**Exercise description**. Scan the data below. Pull out each line where "Snippets" occurs.

**Input data**.

------------------------------------------------

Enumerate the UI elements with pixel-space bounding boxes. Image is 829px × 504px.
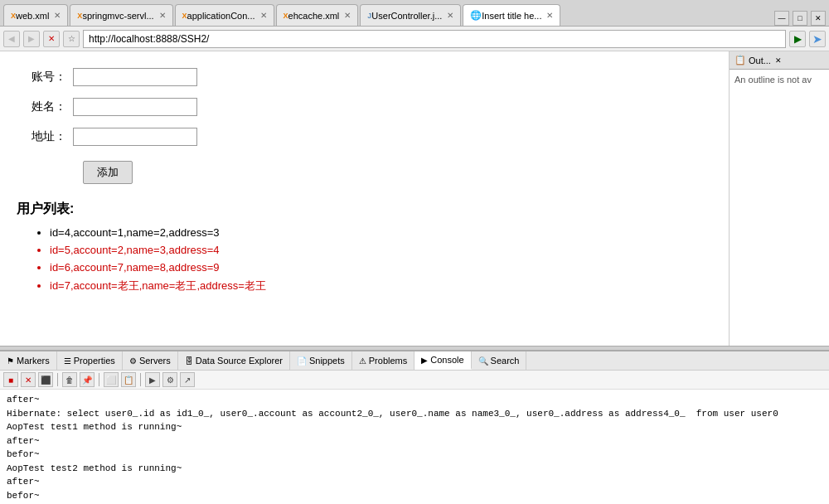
console-line: AopTest test1 method is running~ [7, 420, 822, 434]
tab-appcon[interactable]: X applicationCon... ✕ [175, 4, 274, 26]
console-disconnect-button[interactable]: ⬛ [38, 372, 53, 387]
outline-tab-label: Out... [749, 56, 771, 65]
console-line: befor~ [7, 489, 822, 503]
stop-button[interactable]: ✕ [43, 31, 60, 47]
tab-ehcache-label: ehcache.xml [288, 11, 340, 21]
address-input[interactable] [83, 30, 786, 48]
tab-bar: X web.xml ✕ X springmvc-servl... ✕ X app… [0, 0, 829, 27]
tab-usercontroller-label: UserController.j... [371, 11, 442, 21]
account-label: 账号： [17, 70, 66, 85]
console-stop-button[interactable]: ■ [3, 372, 18, 387]
tab-icon: 🔍 [478, 356, 488, 366]
name-label: 姓名： [17, 99, 66, 114]
tab-usercontroller-close[interactable]: ✕ [447, 11, 453, 20]
console-expand-button[interactable]: ↗ [180, 372, 195, 387]
tab-springmvc[interactable]: X springmvc-servl... ✕ [70, 4, 172, 26]
tab-icon: ☰ [64, 356, 71, 366]
main-area: 账号： 姓名： 地址： 添加 用户列表: id=4,ac [0, 51, 829, 346]
back-button[interactable]: ◀ [3, 31, 20, 47]
list-item: id=6,account=7,name=8,address=9 [50, 261, 712, 274]
maximize-button[interactable]: □ [793, 11, 807, 26]
window-controls: — □ ✕ [774, 11, 829, 26]
bookmark-star[interactable]: ☆ [63, 31, 80, 47]
bottom-tabs-bar: ⚑Markers☰Properties⚙Servers🗄Data Source … [0, 351, 829, 371]
address-input[interactable] [73, 128, 197, 146]
console-line: after~ [7, 475, 822, 489]
tab-appcon-label: applicationCon... [187, 11, 255, 21]
list-item: id=4,account=1,name=2,address=3 [50, 226, 712, 239]
outline-text: An outline is not av [734, 75, 812, 85]
tab-ehcache-close[interactable]: ✕ [344, 11, 351, 20]
console-next-button[interactable]: ▶ [145, 372, 160, 387]
tab-browser[interactable]: 🌐 Insert title he... ✕ [463, 4, 560, 26]
browser-window: X web.xml ✕ X springmvc-servl... ✕ X app… [0, 0, 829, 504]
tab-springmvc-close[interactable]: ✕ [159, 11, 166, 20]
bottom-tab-console[interactable]: ▶Console [414, 351, 471, 370]
tab-web-xml[interactable]: X web.xml ✕ [3, 4, 68, 26]
outline-tab-icon: 📋 [734, 55, 746, 65]
account-input[interactable] [73, 68, 197, 86]
console-toolbar: ■ ✕ ⬛ 🗑 📌 ⬜ 📋 ▶ ⚙ ↗ [0, 371, 829, 390]
tab-browser-close[interactable]: ✕ [546, 11, 553, 20]
console-pin-button[interactable]: 📌 [80, 372, 95, 387]
outline-content: An outline is not av [730, 70, 829, 346]
tab-ehcache[interactable]: X ehcache.xml ✕ [276, 4, 359, 26]
tab-label: Console [430, 355, 463, 365]
console-paste-button[interactable]: 📋 [121, 372, 136, 387]
tab-label: Problems [369, 356, 407, 366]
tab-icon: 📄 [297, 356, 307, 366]
tab-icon: ⚠ [359, 356, 366, 366]
console-line: AopTest test2 method is running~ [7, 462, 822, 476]
console-line: after~ [7, 434, 822, 448]
address-bar-row: ◀ ▶ ✕ ☆ ▶ ➤ [0, 27, 829, 51]
toolbar-sep-1 [57, 373, 58, 386]
tab-web-xml-close[interactable]: ✕ [54, 11, 61, 20]
outline-tab-close[interactable]: ✕ [775, 56, 782, 65]
bottom-tab-problems[interactable]: ⚠Problems [352, 351, 414, 370]
tab-springmvc-label: springmvc-servl... [82, 11, 153, 21]
tab-icon: ⚙ [129, 356, 137, 366]
user-list: id=4,account=1,name=2,address=3id=5,acco… [17, 226, 712, 293]
close-button[interactable]: ✕ [811, 11, 826, 26]
name-input[interactable] [73, 98, 197, 116]
bottom-tab-snippets[interactable]: 📄Snippets [290, 351, 352, 370]
go-button[interactable]: ▶ [789, 31, 806, 47]
console-clear-button[interactable]: 🗑 [62, 372, 77, 387]
bottom-area: ⚑Markers☰Properties⚙Servers🗄Data Source … [0, 351, 829, 504]
submit-row: 添加 [17, 158, 712, 201]
tab-icon: 🗄 [185, 356, 193, 366]
toolbar-sep-3 [140, 373, 141, 386]
bottom-tab-servers[interactable]: ⚙Servers [123, 351, 178, 370]
page-content: 账号： 姓名： 地址： 添加 用户列表: id=4,ac [0, 51, 729, 346]
console-copy-button[interactable]: ⬜ [104, 372, 119, 387]
console-line: after~ [7, 393, 822, 407]
user-list-title: 用户列表: [17, 201, 712, 218]
tab-appcon-close[interactable]: ✕ [260, 11, 267, 20]
bottom-tab-data-source-explorer[interactable]: 🗄Data Source Explorer [178, 351, 290, 370]
tab-label: Snippets [309, 356, 345, 366]
tab-label: Data Source Explorer [196, 356, 283, 366]
globe-icon: 🌐 [470, 10, 482, 21]
console-settings-button[interactable]: ⚙ [162, 372, 177, 387]
console-output: after~Hibernate: select user0_.id as id1… [0, 390, 829, 504]
console-line: Hibernate: select user0_.id as id1_0_, u… [7, 407, 822, 421]
outline-tab-bar: 📋 Out... ✕ [730, 51, 829, 70]
tab-label: Properties [74, 356, 115, 366]
minimize-button[interactable]: — [774, 11, 789, 26]
address-row: 地址： [17, 128, 712, 146]
browser-viewport: 账号： 姓名： 地址： 添加 用户列表: id=4,ac [0, 51, 730, 346]
bottom-tab-markers[interactable]: ⚑Markers [0, 351, 57, 370]
console-terminate-button[interactable]: ✕ [21, 372, 36, 387]
tab-icon: ⚑ [7, 356, 14, 366]
bottom-tab-properties[interactable]: ☰Properties [57, 351, 123, 370]
tab-label: Servers [139, 356, 171, 366]
add-button[interactable]: 添加 [83, 161, 133, 184]
bottom-tab-search[interactable]: 🔍Search [472, 351, 527, 370]
tab-usercontroller[interactable]: J UserController.j... ✕ [360, 4, 461, 26]
name-row: 姓名： [17, 98, 712, 116]
bookmark-button[interactable]: ➤ [809, 31, 826, 47]
outline-tab[interactable]: 📋 Out... ✕ [730, 53, 787, 67]
list-item: id=7,account=老王,name=老王,address=老王 [50, 279, 712, 293]
forward-button[interactable]: ▶ [23, 31, 40, 47]
console-line: befor~ [7, 448, 822, 462]
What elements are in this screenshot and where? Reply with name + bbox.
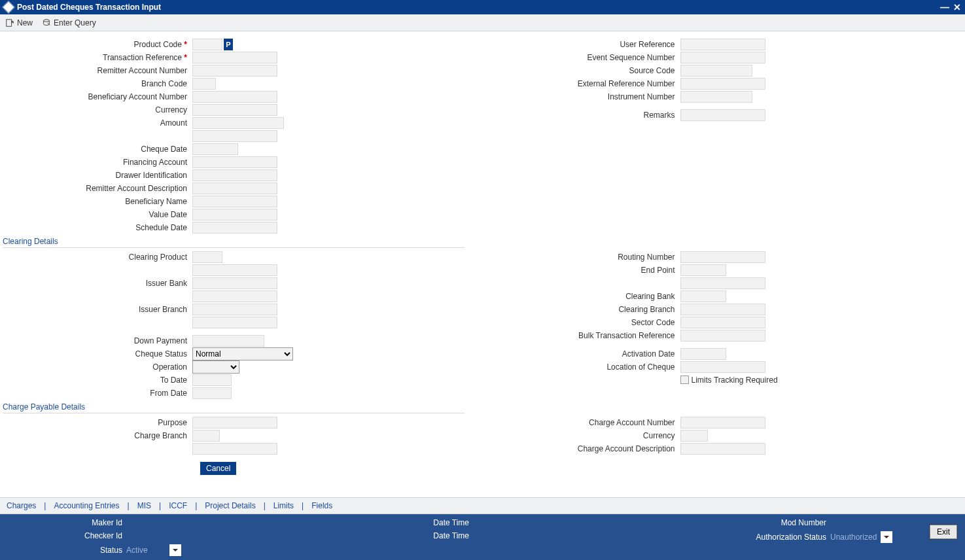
routing-no-input[interactable]: [680, 251, 765, 263]
toolbar: New Enter Query: [0, 14, 965, 31]
purpose-input[interactable]: [192, 417, 277, 429]
operation-label: Operation: [3, 362, 192, 372]
product-code-picker-icon[interactable]: P: [224, 39, 233, 50]
value-date-label: Value Date: [3, 210, 192, 219]
end-point-input[interactable]: [680, 264, 726, 276]
cheque-status-select[interactable]: Normal: [192, 347, 293, 360]
operation-select[interactable]: [192, 360, 239, 374]
cheque-location-label: Location of Cheque: [491, 362, 680, 372]
instr-num-input[interactable]: [680, 91, 752, 103]
user-ref-label: User Reference: [491, 40, 680, 49]
cancel-button[interactable]: Cancel: [200, 462, 236, 475]
sector-code-input[interactable]: [680, 317, 765, 328]
clearing-branch-input[interactable]: [680, 304, 765, 315]
currency-label: Currency: [3, 105, 192, 114]
evt-seq-input[interactable]: [680, 52, 765, 63]
currency-input[interactable]: [192, 104, 277, 116]
source-code-label: Source Code: [491, 66, 680, 75]
tab-iccf[interactable]: ICCF: [169, 501, 187, 510]
clearing-details-header: Clearing Details: [3, 237, 465, 248]
new-button[interactable]: New: [5, 18, 33, 27]
end-point-desc-input[interactable]: [680, 277, 765, 289]
date-time-2-label: Date Time: [194, 531, 469, 540]
user-ref-input[interactable]: [680, 39, 765, 50]
branch-code-input[interactable]: [192, 78, 216, 90]
enter-query-button[interactable]: Enter Query: [42, 18, 96, 27]
value-date-input[interactable]: [192, 209, 277, 220]
benef-name-input[interactable]: [192, 196, 277, 207]
charge-branch-desc-input[interactable]: [192, 443, 277, 455]
branch-code-label: Branch Code: [3, 79, 192, 88]
window-title: Post Dated Cheques Transaction Input: [17, 3, 161, 12]
svg-point-1: [44, 19, 50, 22]
status-select[interactable]: [169, 544, 181, 556]
enter-query-label: Enter Query: [54, 18, 96, 27]
bulk-txn-ref-label: Bulk Transaction Reference: [491, 331, 680, 340]
tab-accounting-entries[interactable]: Accounting Entries: [54, 501, 119, 510]
remitter-desc-input[interactable]: [192, 183, 277, 194]
clearing-product-desc-input[interactable]: [192, 264, 277, 276]
drawer-id-input[interactable]: [192, 169, 277, 181]
clearing-bank-label: Clearing Bank: [491, 292, 680, 301]
end-point-label: End Point: [491, 266, 680, 275]
tab-mis[interactable]: MIS: [137, 501, 151, 510]
bottom-tab-strip: Charges| Accounting Entries| MIS| ICCF| …: [0, 497, 965, 514]
issuer-bank-input[interactable]: [192, 277, 277, 289]
txn-ref-input[interactable]: [192, 52, 277, 63]
remitter-acc-input[interactable]: [192, 65, 277, 77]
minimize-button[interactable]: —: [940, 2, 949, 12]
ext-ref-label: External Reference Number: [491, 79, 680, 88]
fin-acc-input[interactable]: [192, 156, 277, 168]
cheque-location-input[interactable]: [680, 361, 765, 373]
remitter-acc-label: Remitter Account Number: [3, 66, 192, 75]
auth-status-select[interactable]: [881, 531, 892, 543]
new-label: New: [17, 18, 33, 27]
tab-charges[interactable]: Charges: [7, 501, 36, 510]
charge-acc-desc-input[interactable]: [680, 443, 765, 455]
amount-label: Amount: [3, 118, 192, 128]
schedule-date-label: Schedule Date: [3, 223, 192, 232]
charge-branch-input[interactable]: [192, 430, 220, 442]
charge-currency-input[interactable]: [680, 430, 708, 442]
source-code-input[interactable]: [680, 65, 752, 77]
from-date-input[interactable]: [192, 387, 232, 399]
date-time-1-label: Date Time: [194, 518, 469, 527]
charge-acc-no-input[interactable]: [680, 417, 765, 429]
activation-date-input[interactable]: [680, 348, 726, 360]
charge-acc-no-label: Charge Account Number: [491, 418, 680, 427]
amount-input[interactable]: [192, 117, 284, 129]
routing-no-label: Routing Number: [491, 253, 680, 262]
amount-extra-input[interactable]: [192, 130, 277, 142]
remitter-desc-label: Remitter Account Description: [3, 184, 192, 193]
schedule-date-input[interactable]: [192, 222, 277, 234]
clearing-bank-input[interactable]: [680, 290, 726, 302]
product-code-input[interactable]: [192, 39, 222, 50]
tab-limits[interactable]: Limits: [273, 501, 294, 510]
charge-currency-label: Currency: [491, 431, 680, 440]
bulk-txn-ref-input[interactable]: [680, 330, 765, 341]
tab-fields[interactable]: Fields: [311, 501, 332, 510]
svg-rect-0: [7, 19, 12, 26]
mod-number-label: Mod Number: [525, 518, 826, 527]
tab-project-details[interactable]: Project Details: [205, 501, 255, 510]
fin-acc-label: Financing Account: [3, 158, 192, 167]
to-date-input[interactable]: [192, 374, 232, 386]
evt-seq-label: Event Sequence Number: [491, 53, 680, 62]
issuer-branch-desc-input[interactable]: [192, 317, 277, 328]
charge-payable-header: Charge Payable Details: [3, 402, 465, 413]
ext-ref-input[interactable]: [680, 78, 765, 90]
limits-tracking-checkbox[interactable]: [680, 376, 689, 384]
status-value: Active: [126, 546, 166, 555]
close-button[interactable]: ✕: [953, 2, 961, 12]
cheque-date-input[interactable]: [192, 143, 238, 155]
issuer-branch-input[interactable]: [192, 304, 277, 315]
exit-button[interactable]: Exit: [930, 525, 957, 539]
status-label: Status: [8, 546, 122, 555]
clearing-product-input[interactable]: [192, 251, 222, 263]
benef-acc-input[interactable]: [192, 91, 277, 103]
window-titlebar: Post Dated Cheques Transaction Input — ✕: [0, 0, 965, 14]
issuer-bank-desc-input[interactable]: [192, 290, 277, 302]
remarks-input[interactable]: [680, 109, 765, 121]
down-payment-input[interactable]: [192, 335, 264, 347]
form-scroll-area[interactable]: Product CodeP Transaction Reference Remi…: [0, 31, 965, 497]
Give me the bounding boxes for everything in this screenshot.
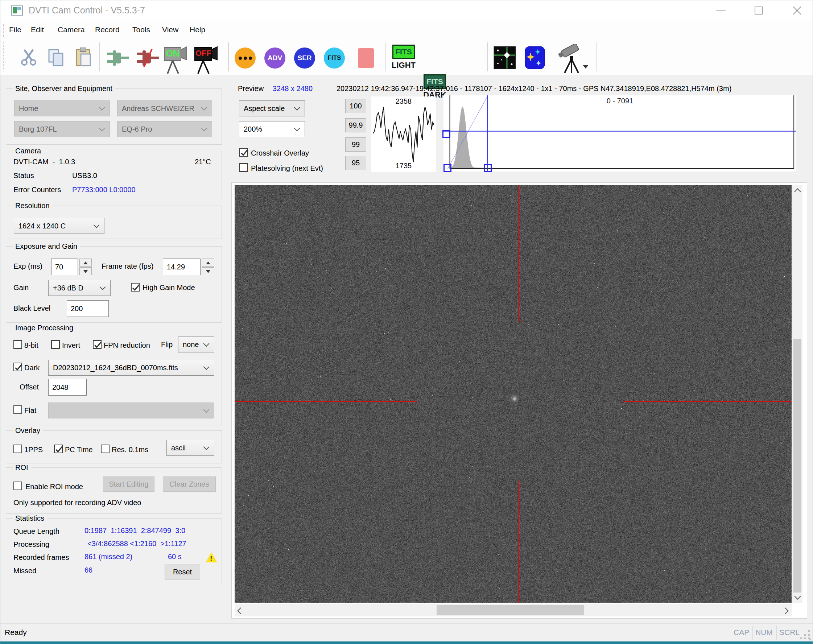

------------------------------------------------

**Solution to this exercise**.
bottom-tab-snippets[interactable]: 📄Snippets [290, 351, 352, 370]
tab-label: Snippets [309, 356, 345, 366]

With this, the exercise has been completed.